Lo que movía a la horda involucrada en esa especie de Putsch en Washington es la convicción de que «We the people…» solo reza si son varones blancos, cristianos y nativos –qué ironía–. Aparte de esas tres palabras, lo único que conocen de su Constitución es la segunda enmienda, o sea, un hombre, uno o varios fusiles de asalto. En alguna encuesta se mostraron artículos de su Carta Magna, y una proporción nada desdeñable de los consultados las tomaron por proclamas subversivas y hasta comunistas. Pero ya sabemos que allá y acá, cuando la ultraderecha brama «Libertad», está reivindicando la perpetuación de las desigualdades sociales y defendiendo a mordiscos sus privilegios, o lo que imagina tales. Son destitucionalistas, sujetos más pasivos de lo que ellos piensan de un proceso destituyente. La meta de las turbas fascistas y sus manipuladores ha sido y es destruir todo atisbo de discrepancia, liquidar por los métodos que sean a la izquierda, los sindicatos, la sociedad civil o la intelectualidad disidente. Y en eso están. Quizás algunos republicanos empiecen ahora a reaccionar.

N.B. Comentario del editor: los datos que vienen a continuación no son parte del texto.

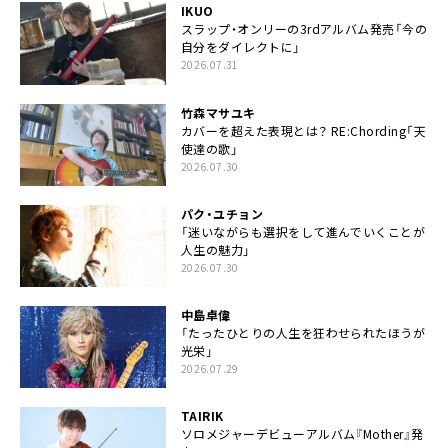
IKUO
スラップ・オンリーの3rdアルバム発売「今の
自分をダイレクトに」
2026.07.31
竹森マサユキ
カバーを超えた表現とは？ RE:Chording「天
使達の歌」
2026.07.30
パク・ユチョン
「迷いながらも選択をして進んでいくことが
人生の魅力」
2026.07.30
中島卓偉
「たったひとりの人生を狂わせられたほうが
光栄」
2026.07.29
TAIRIK
ソロメジャーデビューアルバム『Mother』発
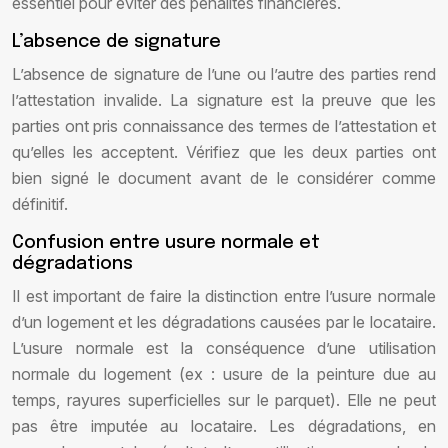
essentiel pour éviter des pénalités financières.
L’absence de signature
L’absence de signature de l’une ou l’autre des parties rend
l’attestation invalide. La signature est la preuve que les
parties ont pris connaissance des termes de l’attestation et
qu’elles les acceptent. Vérifiez que les deux parties ont
bien signé le document avant de le considérer comme
définitif.
Confusion entre usure normale et
dégradations
Il est important de faire la distinction entre l’usure normale
d’un logement et les dégradations causées par le locataire.
L’usure normale est la conséquence d’une utilisation
normale du logement (ex : usure de la peinture due au
temps, rayures superficielles sur le parquet). Elle ne peut
pas être imputée au locataire. Les dégradations, en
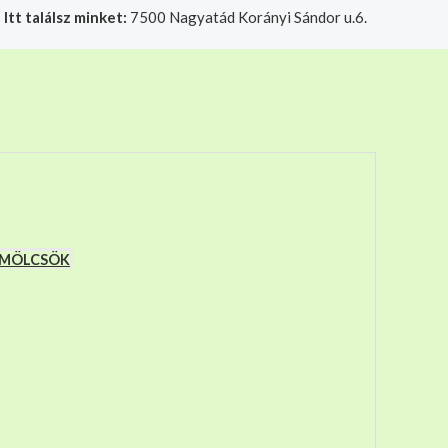
|
Itt találsz minket:
7500 Nagyatád Korányi Sándor u.6.
t felelősségre adjuk át futárszolgálatnak, tekintettel a f
YÜMÖLCSÖK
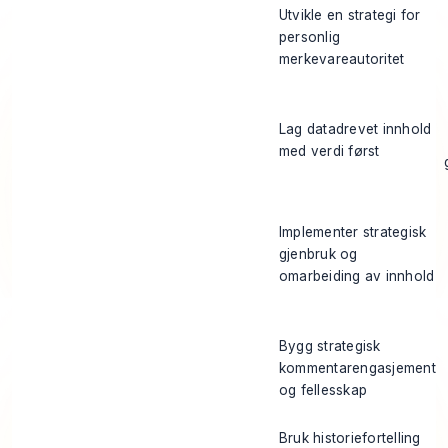
Utvikle en strategi for
personlig
merkevareautoritet
Lag datadrevet innhold
med verdi først
Implementer strategisk
gjenbruk og
omarbeiding av innhold
Bygg strategisk
kommentarengasjement
og fellesskap
Bruk historiefortelling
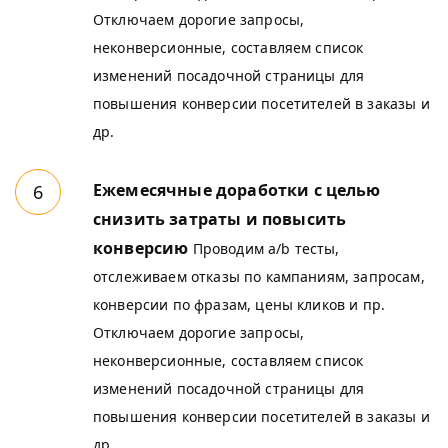
Отключаем дорогие запросы,
неконверсионные, составляем список
изменений посадочной страницы для
повышения конверсии посетителей в заказы и
др.
Ежемесячные доработки с целью
снизить затраты и повысить
конверсию
Проводим a/b тесты,
отслеживаем отказы по кампаниям, запросам,
конверсии по фразам, цены кликов и пр.
Отключаем дорогие запросы,
неконверсионные, составляем список
изменений посадочной страницы для
повышения конверсии посетителей в заказы и
др.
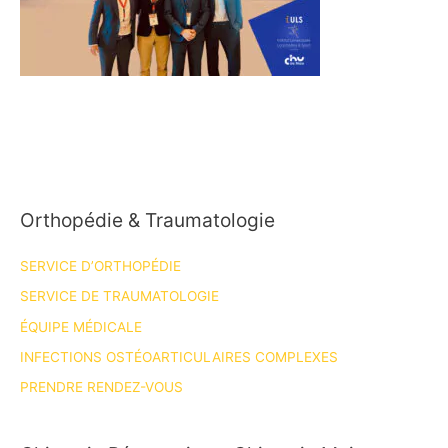
Orthopédie & Traumatologie
SERVICE D’ORTHOPÉDIE
SERVICE DE TRAUMATOLOGIE
ÉQUIPE MÉDICALE
INFECTIONS OSTÉOARTICULAIRES COMPLEXES
PRENDRE RENDEZ-VOUS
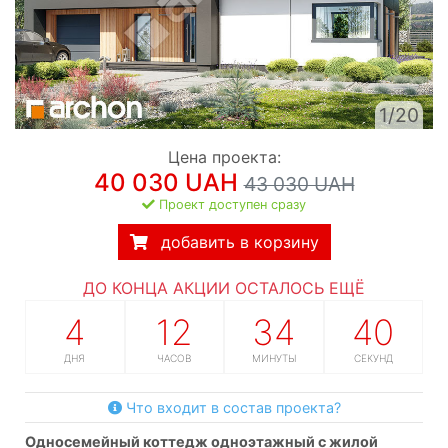
1/20
Цена проекта:
40 030 UAH
43 030 UAH
Проект доступен сразу
добавить в корзину
ДО КОНЦА АКЦИИ ОСТАЛОСЬ ЕЩЁ
4
12
34
39
ДНЯ
ЧАСОВ
МИНУТЫ
СЕКУНД
Что входит в состав проекта?
односемейный коттедж одноэтажный с жилой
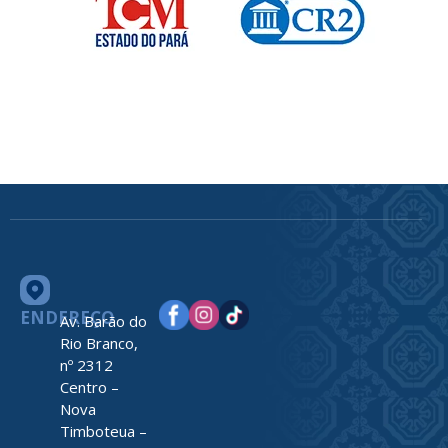
ENDEREÇO
Av. Barão do
Rio Branco,
nº 2312
Centro –
Nova
Timboteua –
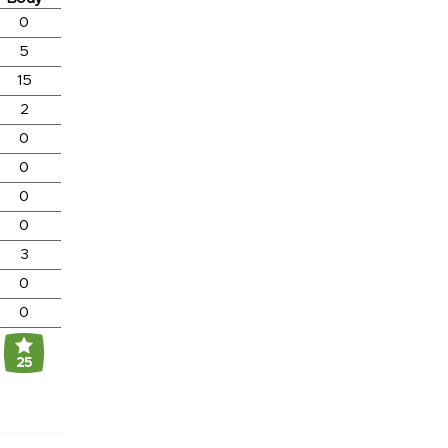
0
5
15
2
0
0
0
0
3
0
0
25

Esa gente a la que han estado criando con mimo no solo odia a los progresistas o los liberales. Los conservadores tibios son ahorrados exclusivamente mientras les sean útiles en la persecución de su objetivo, pero ni un segundo más.
Muchos siguen sin ver el monstruo que ha salido de sus laboratorios de (malas) ideas. Más vale que espabilen, porque «una civilización que no es capaz de resolver los problemas que ella misma ha creado es una civilización en decadencia», como advirtió el escritor martiniqués Aimé Césaire. Una sociedad está enferma cuando un sector sociopolítico dedica toda su energía a atacar encarnizadamente y sin descanso a rivales trocados, por cálculo electoral, en enemigos a eliminar. Es una estrategia destinada a encubrir la carencia de cualquier género de programa, pero también a escamotear la discusión sobre los verdaderos problemas y sus orígenes. Si ciertas sectas políticas milenaristas son responsables de su irresponsabilidad, mayor aún es la de los grandes medios de comunicación que los jalean y azuzan. Albert Camus afirmó que «un país vale lo que vale su prensa». Visto el comportamiento de los gacetilleros nacionales, hay motivos para echarse las manos a la cabeza.
Ante lacras como xenofobias, racismos, clasismos, machismos, homofobias y negacionismos de todo lo razonable, la neutralidad y la equidistancia son repugnantes. En un mundo donde la infantilización de la ciudadanía desborda las previsiones más pesimistas, el blanqueamiento del fascismo es mucho peor que el matrimonio de la injuria y el insulto: es un crimen que, en multitud de ocasiones, se practica con premeditación, alevosía y ensañamiento. Cuando las semillas del mal producen sus frutos podridos, quienes regaron con insidias los surcos no pueden declararse inocentes. Tan culpables de la devastación son los bárbaros y sus cómplices como los miserables y bocazas que les allanan el camino. Así fue en el siglo XX y así es hoy.